The Government Accounting Standards Board (GASB) has determined that the non-disclosure of this liability for post-employment benefits distorts an Employer’s financial picture. GASB has drafted rules to require disclosure of this liability and recommends that employers begin funding this liability. GASB has recommended a phase in period, but disclosure of this liability can significantly impact Employers’ financial statements. In some instances the disclosure could adversely affect an Employer’s credit rating if steps are not taken now to minimize the impact.
The solution to counteract the disclosure of a liability is to set aside assets to offset the liability. To protect the assets and ensure that they are available when the liability comes due, funds should be set aside in a Trust.
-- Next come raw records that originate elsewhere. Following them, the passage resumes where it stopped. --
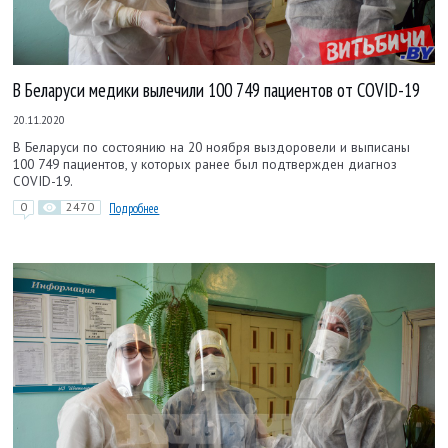
В Беларуси медики вылечили 100 749 пациентов от COVID-19
20.11.2020
В Беларуси по состоянию на 20 ноября выздоровели и выписаны
100 749 пациентов, у которых ранее был подтвержден диагноз
COVID-19.
0
2470
Подробнее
Specifically, the Key Post-Employment Benefit Trust®.
Why Use A Trust?
A Trust is a legal entity, separate and apart from its creator, the Governmental Employer. Funds deposited in the Key Post-Employment Benefit Trust® are treated as expenditures by the Employer. The Employer may receive budgetary credit for the expenditure. Trust funds are safe from Employers’ creditors and secure to pay future Retiree benefits.
MidAmerica provides the Trust vehicle, turnkey administration and quality investments. Funding of the Key Post-Employment Benefit Trust® is discretionary and there is no obligation for the Employer to place any specific amount in the Trust. The Key Post-Employment Benefit Trust® is a vehicle to fund existing Employee Benefits; it does not create any new benefits. Trust assets can be invested by the Trustee, typically in a quality fixed annuity with a guaranteed minimum rate of return.